I shook my head. “There won’t be any door knocks in the middle of the night. Ask around, son. I’m fucking unkillable.”

Crabbie opened the passenger’s-side door of the BMW. McArthur was sitting nervously in the back, no doubt vowing never to visit another crime scene with the CID.

I got in the car, and Crabbie drove us out of the subdivision, in the direction of the North Road.

“That was absolutely horrifying,” McArthur said. “Is that always how you conduct your investigations, Inspector Duffy?”

“I forget. I haven’t been on an investigation in a couple of years. Is that how it usually goes down, John?”

“With you, yes, it’s usually something like that,” he said with the merest fractional hint of a grin on his face.

“I thought those men were going to kill you,” he said.

“They weren’t men. Just wee slabbers who talked the talk,” I told him.

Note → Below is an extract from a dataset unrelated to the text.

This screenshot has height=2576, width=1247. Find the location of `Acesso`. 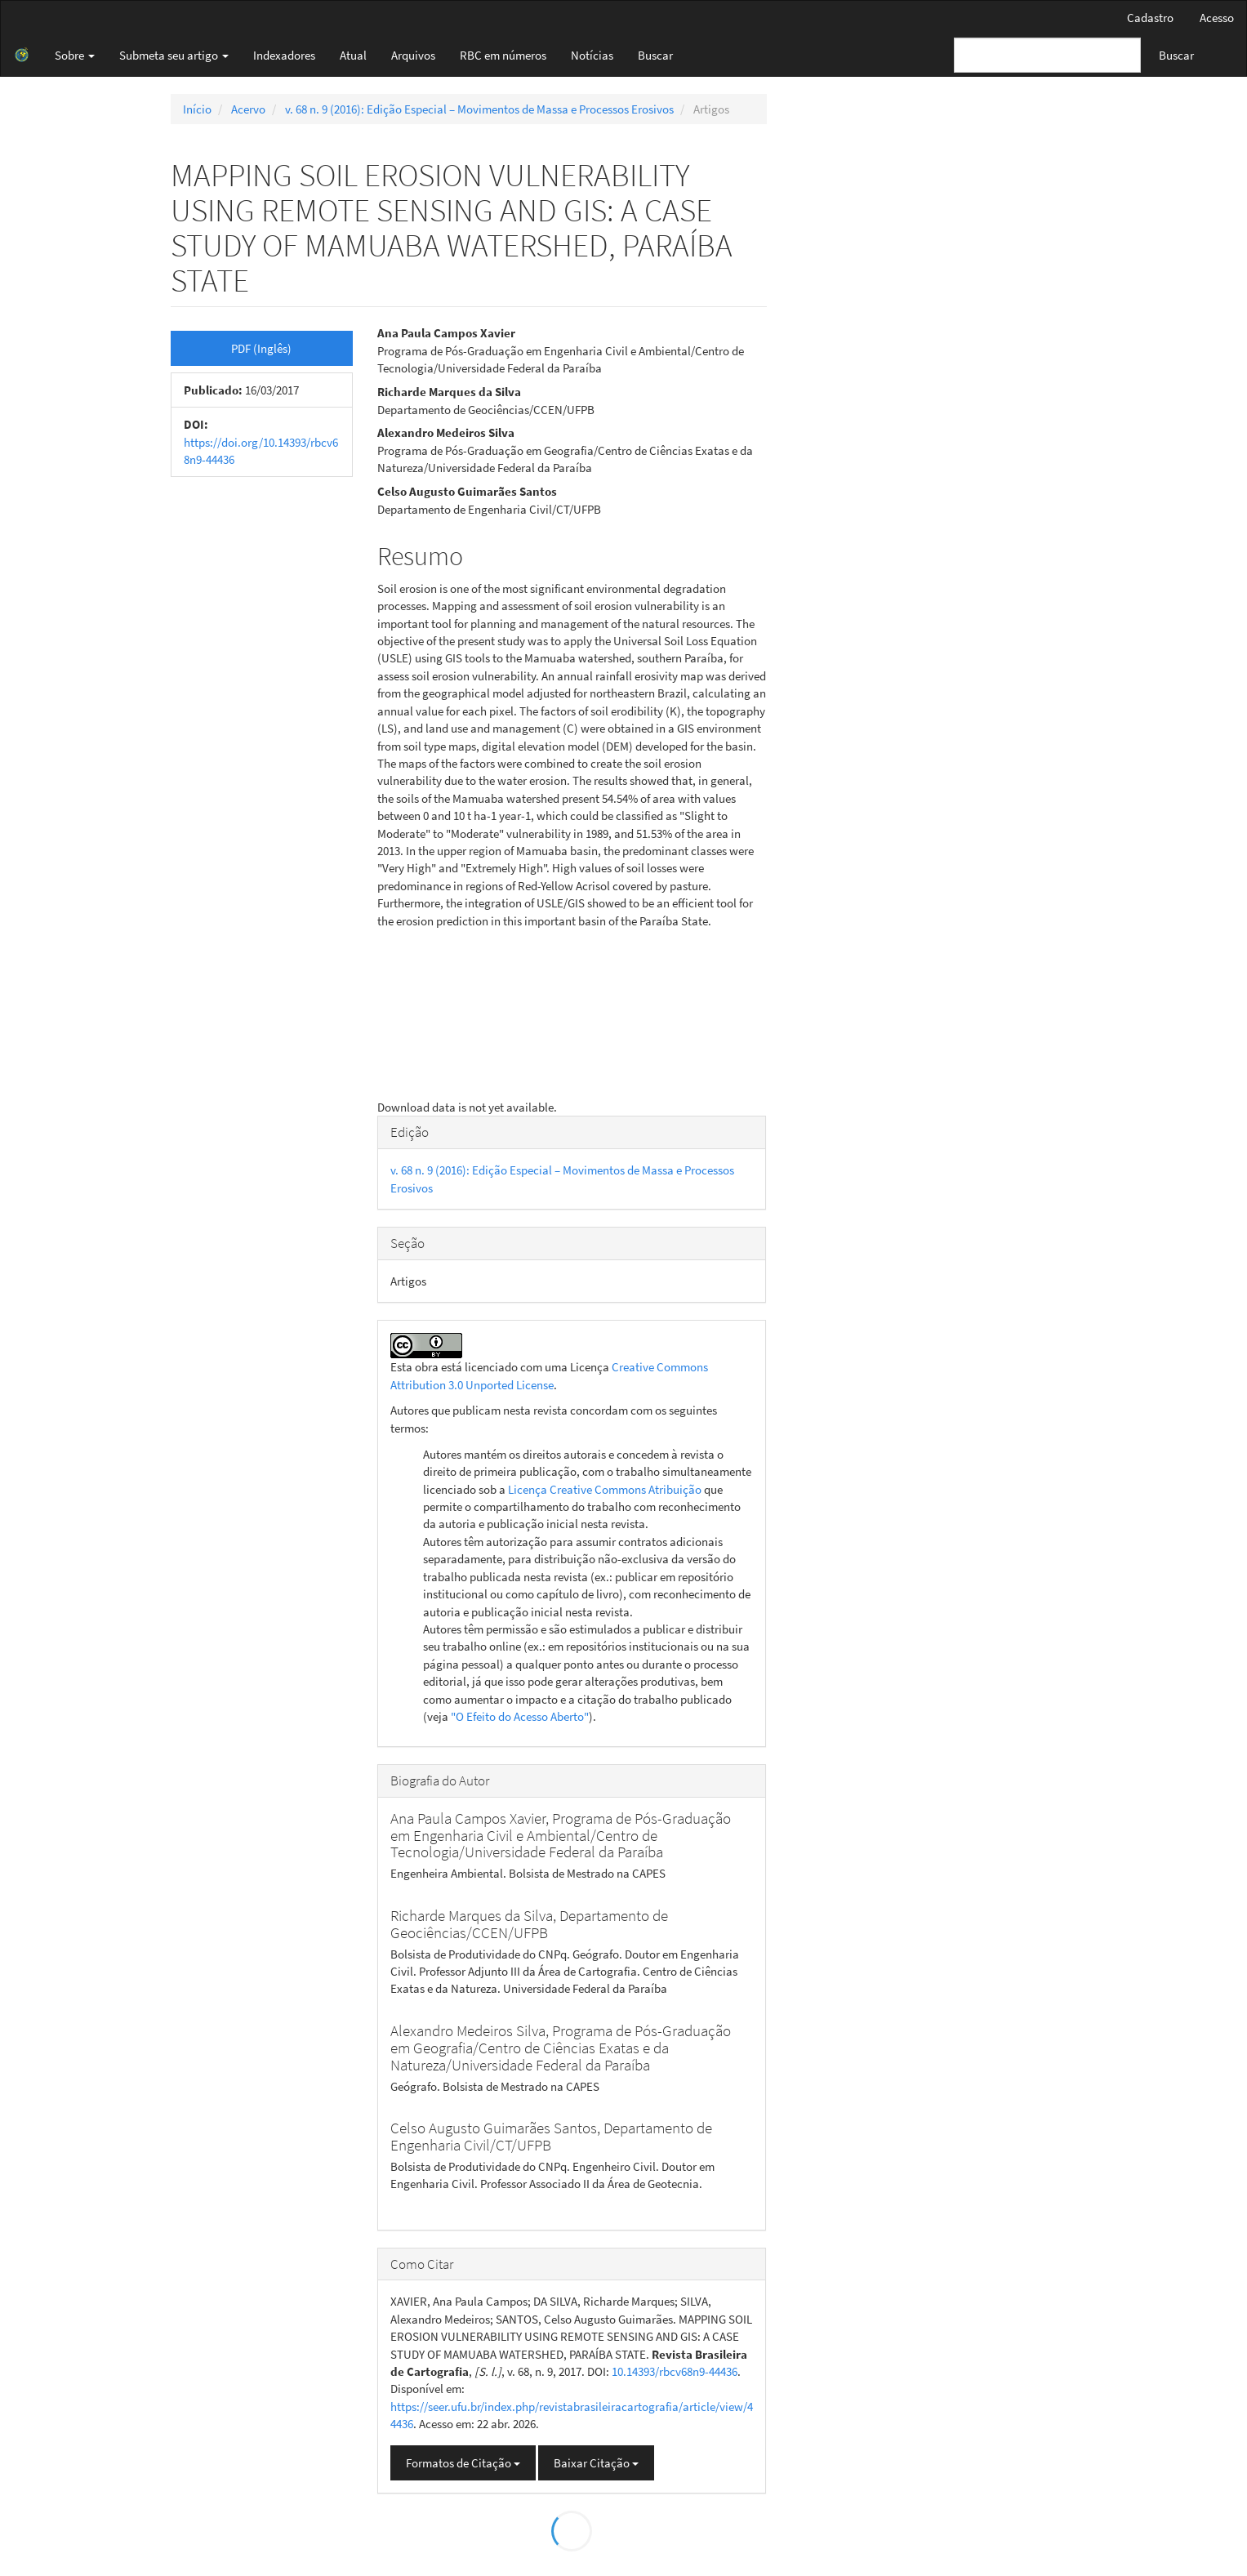 Acesso is located at coordinates (1217, 17). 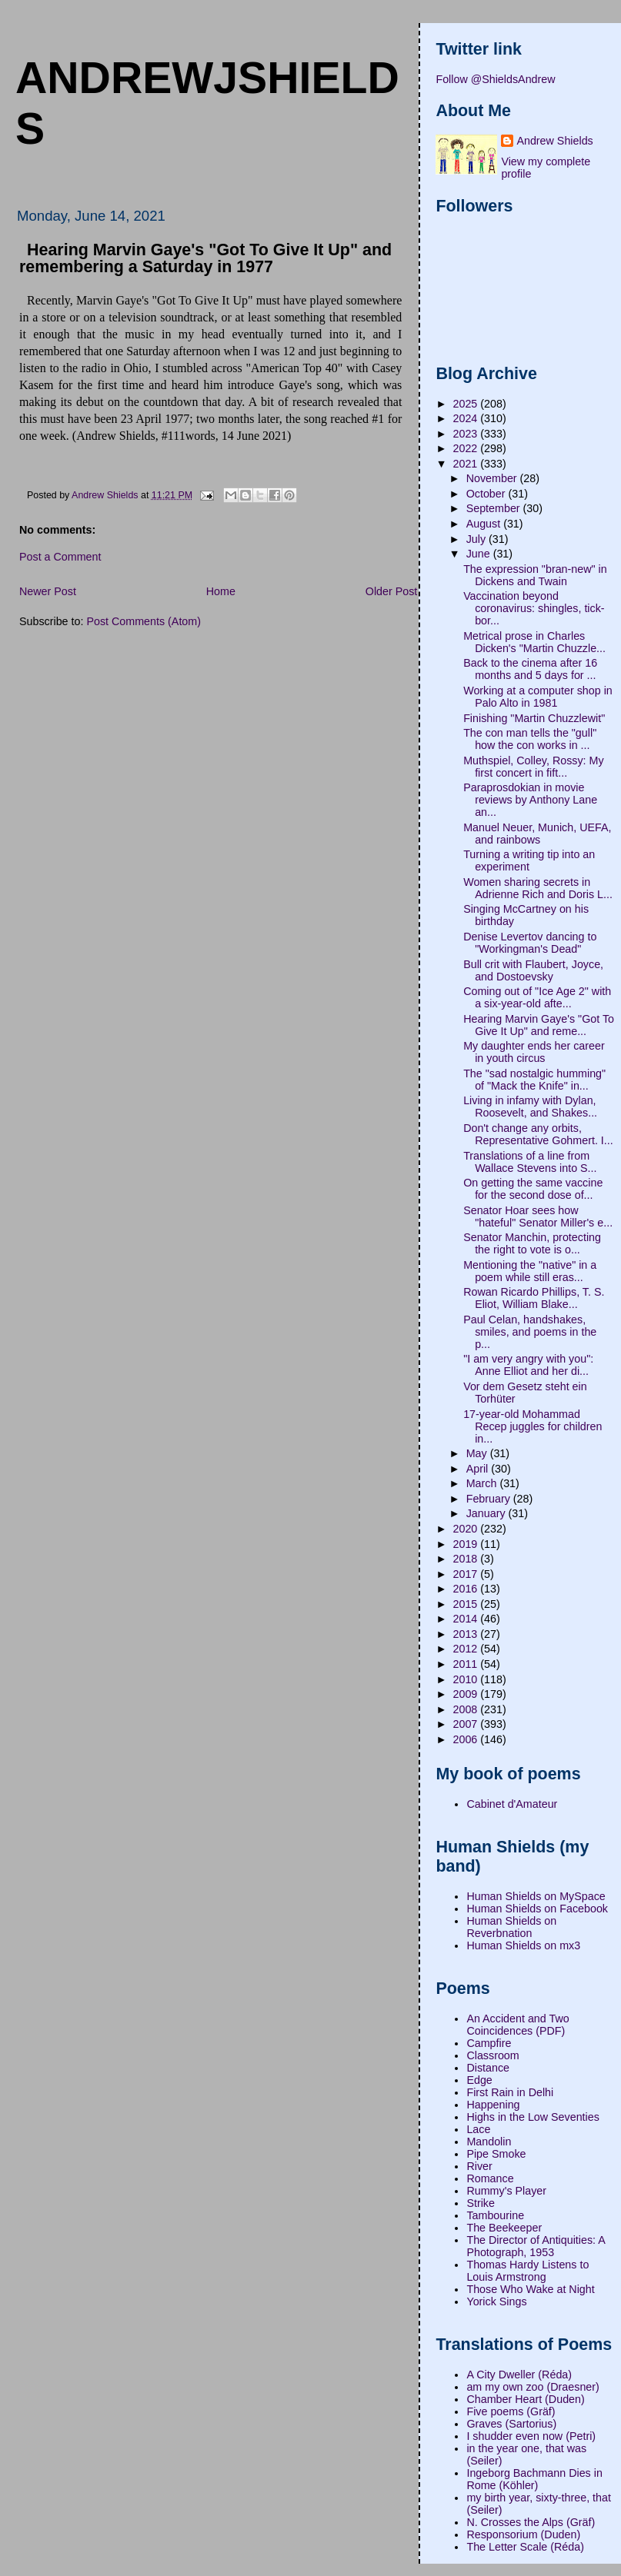 This screenshot has height=2576, width=621. I want to click on 2013, so click(467, 1634).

“Well, that’s enough excitement for me. It’s very late now,” he said.

“What time is it?” I asked him.

He looked at his watch and sighed. “It’s after one,” he said.

“Aye, long night. Let’s call it.”

“Now I remember why I stay behind a desk all day,” he murmured.

We drove back to the station. McArthur went home and Crabbie went home, and I typed the full report and filed the paperwork.

A long night indeed.

I finally got back to the house on Coronation Road as the sun was coming up over Scotland.

I went in through the front door and took a can of Bass from the fridge, stripped off all my clothes, and had a very quick shower.

I sipped at the Bass and caught my reflection in the steamy bathroom mirror.

“You missed all this, didn’t you, you stupid bastard?”

The Duffy in the mirror did not reply, but you could tell.

He was a forty-year-old man with a wife and child. He ought to be past this nonsense. But yeah, he did bloody miss it.

We were, after all, only thinking reeds, base creatures driven by our base instincts. And one of those instincts was to follow the chase across the savanna. A million years of evolution had ingrained that in us. It was going to take another million to get rid of it.

I went downstairs to the living room and threw kindling, an old newspaper, and a peat log into the fireplace. When it was going strong, I tossed the SS flag in and watched it burn.

I got my sleeping bag and a pillow from the linen closet.

I poured myself a glass of Jura whisky.

I looked through the records and found the one I wanted: “Spiegel im Spiegel,” by Arvo Part. The version I liked, with piano and viola rather than piano and cello.

I lay down on the Persian rug in front of the fireplace.

The music and the smell of the turf and the taste of fourteen-year-old single malt Jura.

I got into the sleeping bag.

In Scotland I was safe. I was a different man. A postmodern man with the postmodern sickness:la chair est triste et j'ai lu tous les livres. Anomie. Weltschmertz. Entzauberung. Call it what you will. In that world of garden centers and hardware barns, that world of order and safety, the fate of men was to grow fat, old, complacent, and reactionary and eventually to die.